Wednesday, January 18, 2012

Amazon Leadership Principles for Space - Customer Obsession

In the first post about the Amazon Leadership Principles for space I listed the principles and stated their importance in the life of an Amazonian. In this post we'll look at Customer Obsession.

1. Customer Obsession
Leaders start with the customer and work backwards. They work vigorously to earn and keep customer trust. Although leaders pay attention to competitors, they obsess over customers.

There are several kinds of customers of the space industry, from governments to companies who rely on yet other companies for parts. The ultimate customers, at least for human spaceflight, are the people riding spacecrafts. These customers so far have been tough men and women who were riding experimental spacecraft and were willing to take the rigor and risk of doing so. Since 2001, people with somewhat less "right stuff" (but a lot of money) also flew on the Soyuz as space tourists (the first being Dennis Tito), and in a few years (about 2 years away since 2004) many more with even less right stuff (and somewhat less money) will also be able to go, albeit on shorter suborbital flights, at least initially (Virgin Galactic, we're all waiting for your powered test flights!).

Unlike with Amazon products and services, which are pretty safe to use, that is not the case with manned spacecraft (getting the wrong product shipped or a Kindle malfunction can be annoying but won't kill you). Customer Obsession when your customer is an astronaut, space tourist or researcher revolves first and foremost around safety, the simple yet costly concept of not hurting (or killing) your customer. Humans, as much as they are comfortable in Earth gravity and atmosphere, need special considerations when sent to space, from adjusting a rocket flight profile to avoid tearing the rider apart during launch due to excessive G forces to taking oxygen on the ride to heat shielding to avoid cooking the human passenger; and of course also tools and controls for the capsule, shuttle or space station.

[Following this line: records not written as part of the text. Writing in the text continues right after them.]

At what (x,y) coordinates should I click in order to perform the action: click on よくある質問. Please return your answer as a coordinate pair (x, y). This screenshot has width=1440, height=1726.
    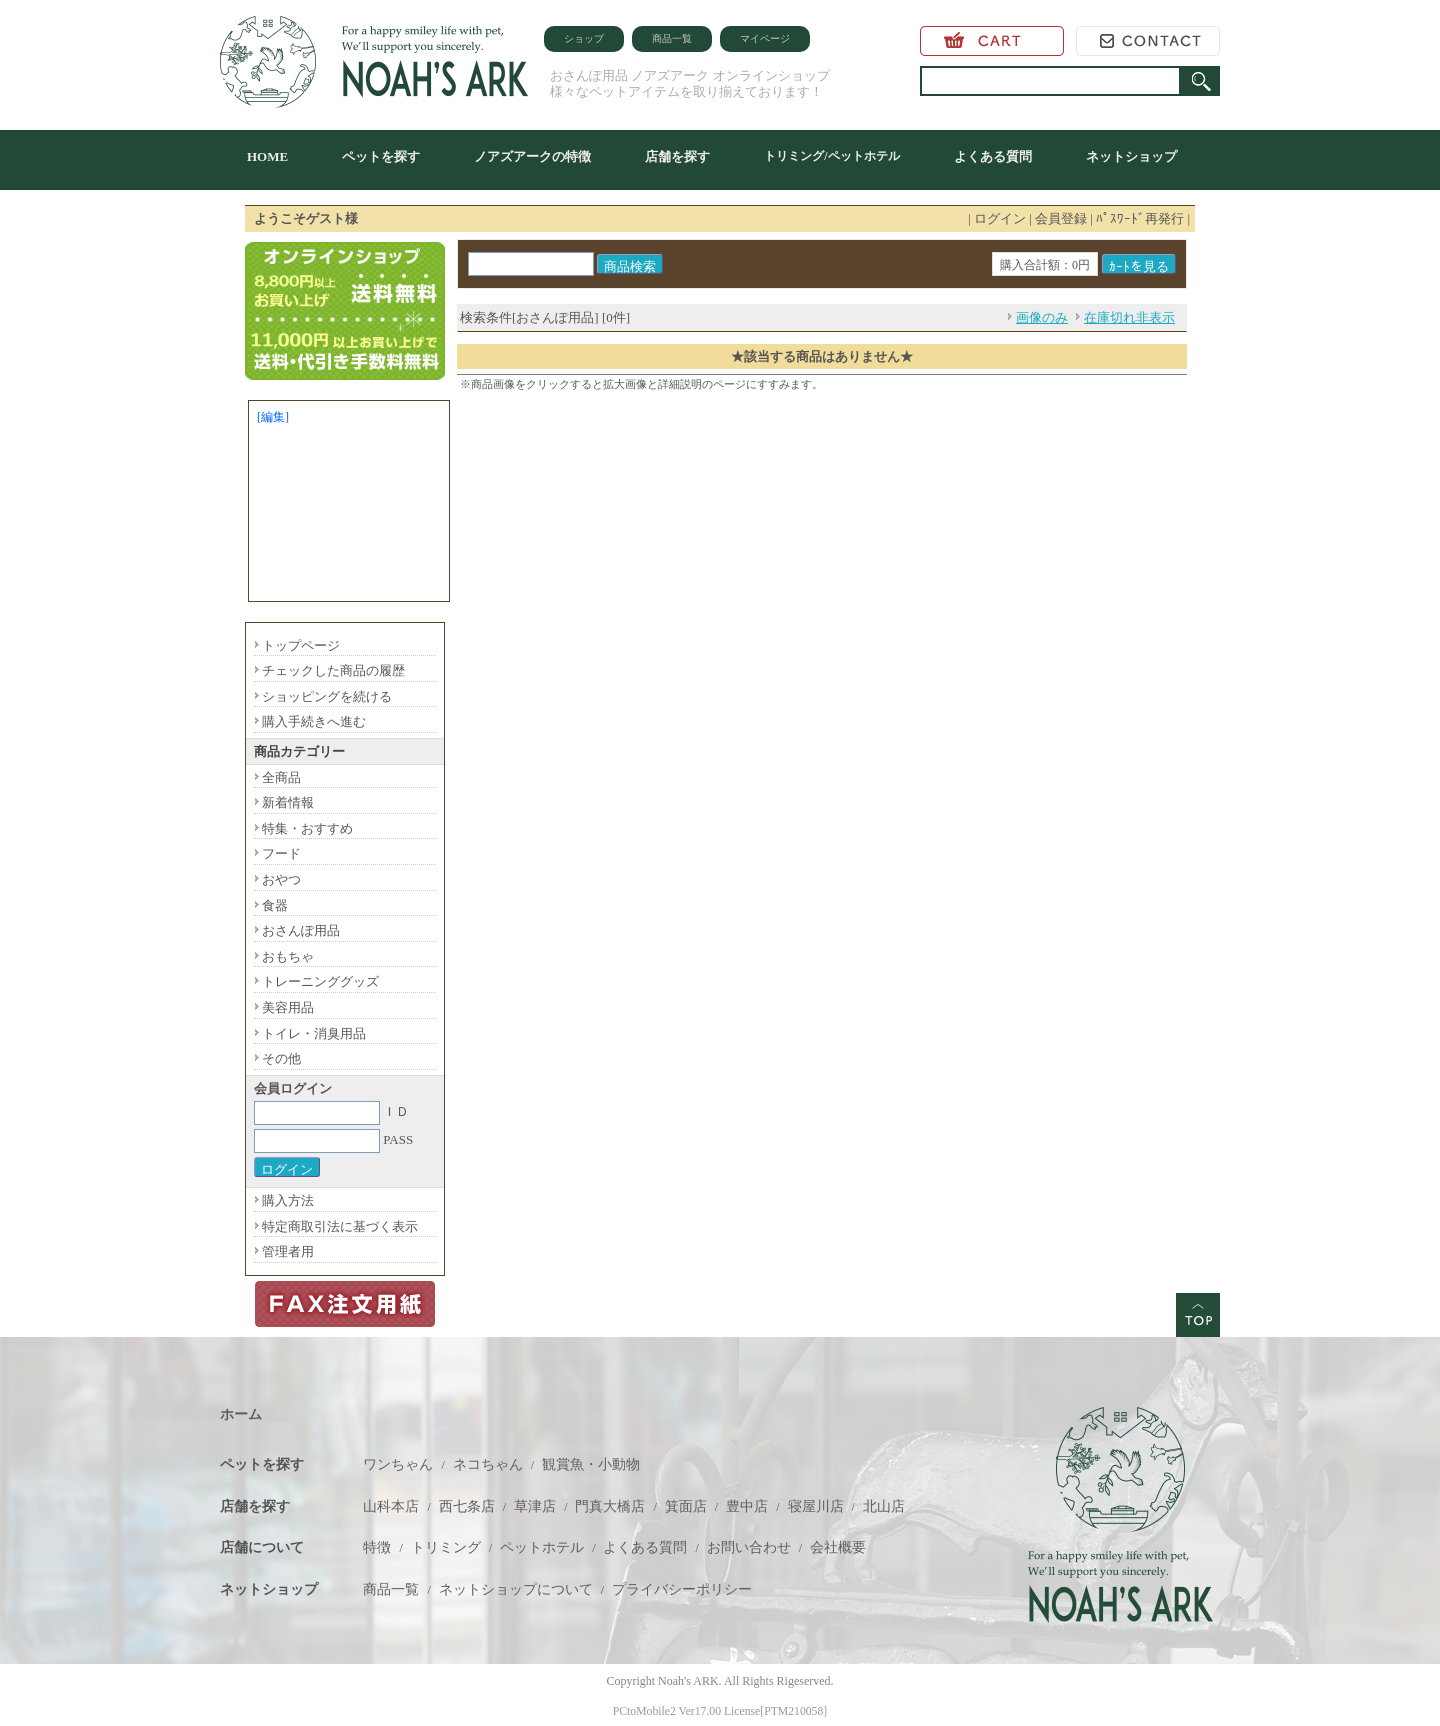
    Looking at the image, I should click on (993, 156).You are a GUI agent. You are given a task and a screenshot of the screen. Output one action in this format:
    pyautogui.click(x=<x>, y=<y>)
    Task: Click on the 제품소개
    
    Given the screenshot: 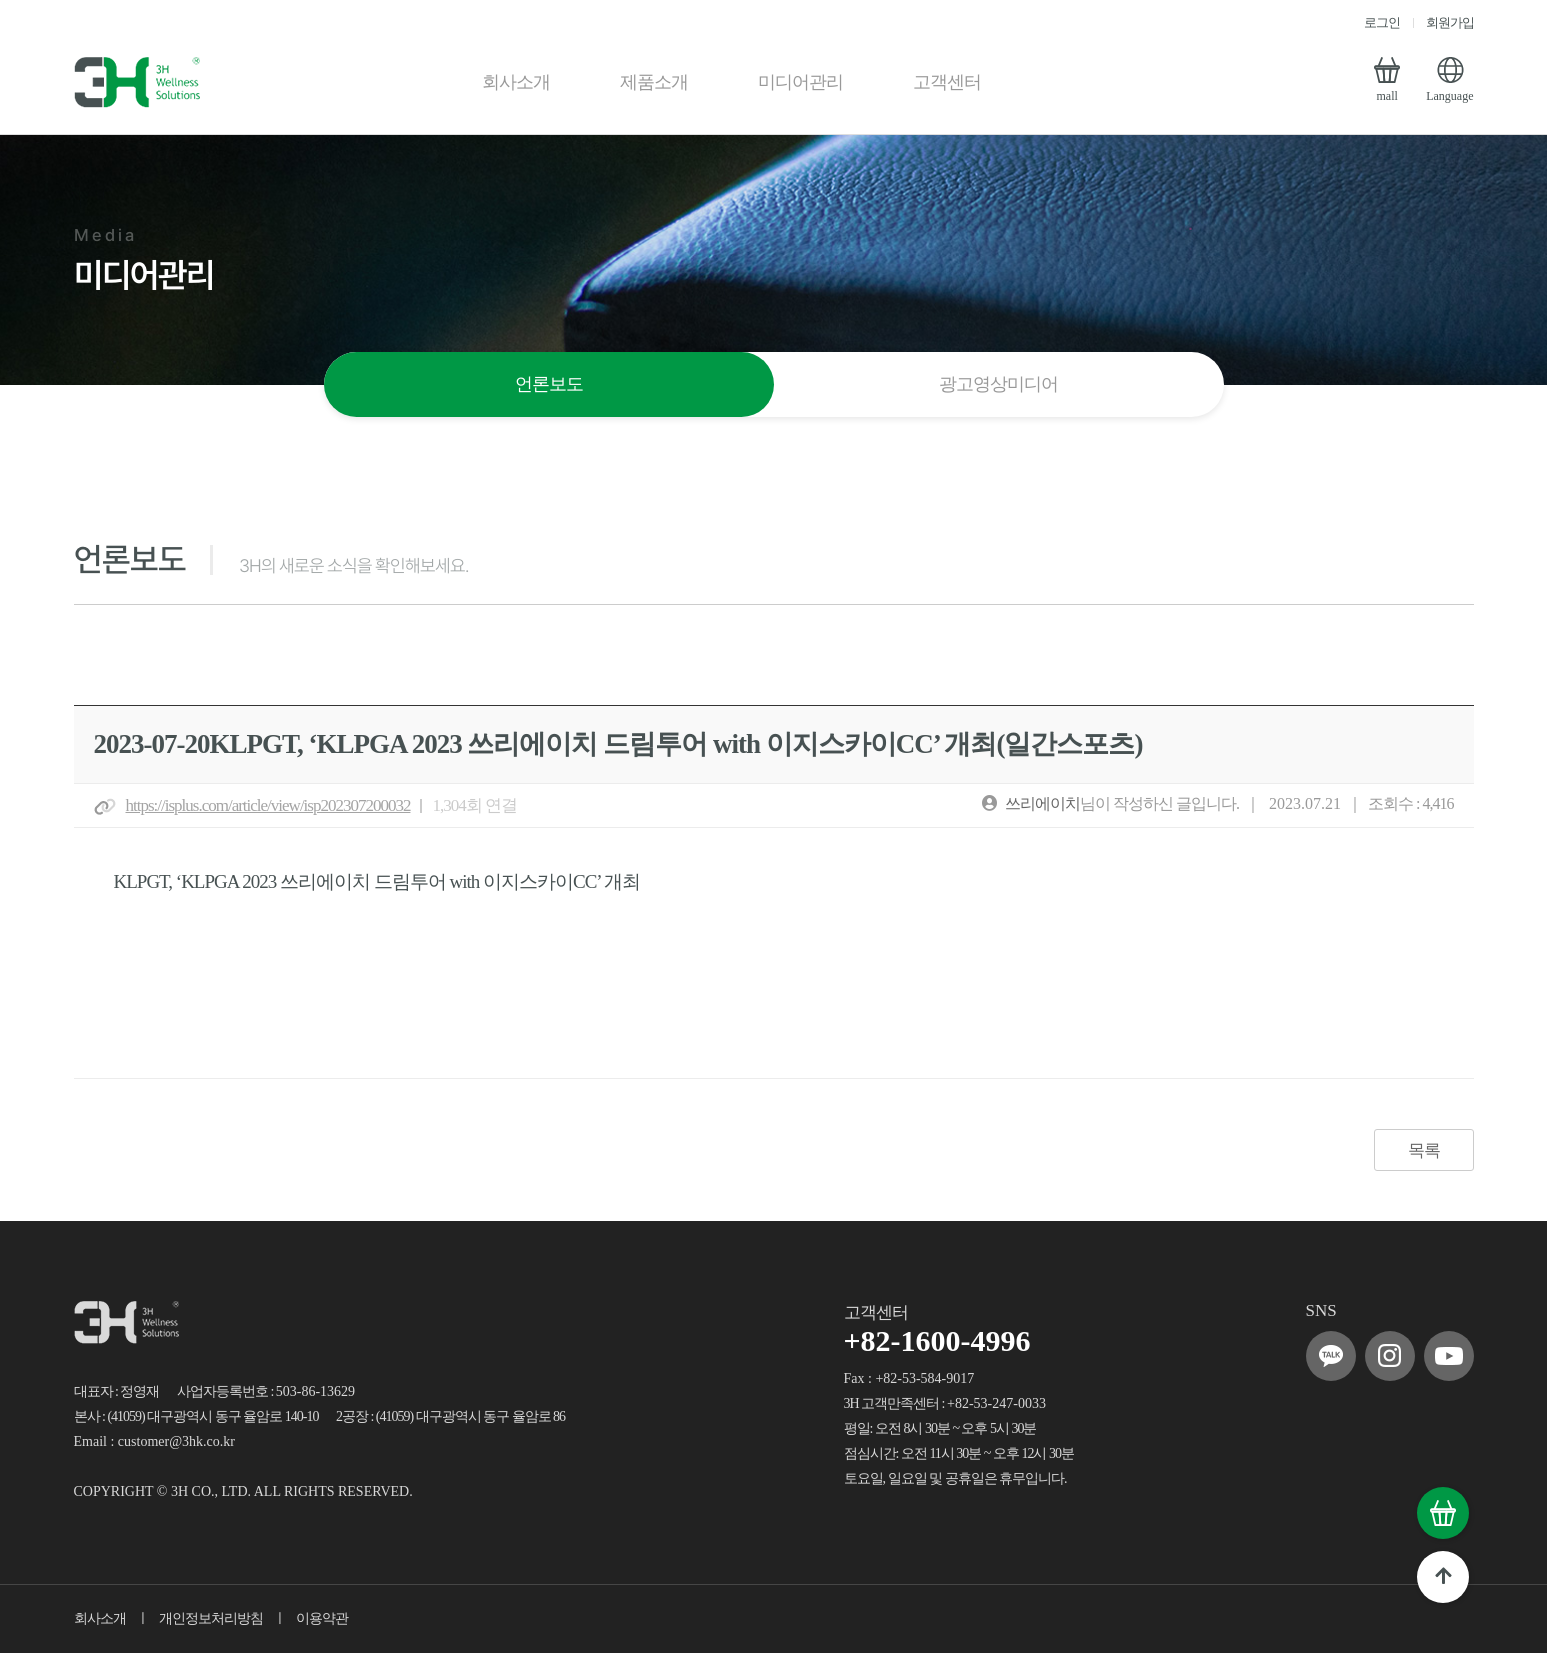 What is the action you would take?
    pyautogui.click(x=654, y=82)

So how did the space industry so far do here? I'd say pretty good, for a test flight program. Cost is prohibitive, no mass production or any meaningful percentage of customer adoption, and for the most part, it is not much fun (if you remove the fact that you're going to frickin' space, obviously).

Why do I call it a test flight program? For a crude comparison, let's look at the Boeing 787, in many ways the first really new airplane in decades (read about it on the Boeing website). That's important as it is not yet a massively produced airplane and it uses technologies and materials not used in that scale in the past, similarly to new spacecraft. The first plane, pre-ordered by All Nippon Airways, went through 518 test flights amounting to over 1,300 hours of flight. Compare that to the space shuttle, whose first integrated test flight had astronauts in it. The most flown shuttle, Atlantis, flew 33 times, each firing the shuttle engines for 8:30 minutes, i.e. less than 5 hours total of engine flight. The accident rate of the space shuttle was 2 in 135 flights, a statistical reliability of 98.52%. Such a reliability record would have taken down the first 787 a long time ago.

Space is about to become the location of airlines such as Virgin Galactic. How many test flights will they have before a true paying customer goes on one? How much Customer Obsession will the new spaceliners and spacecraft makers exhibit?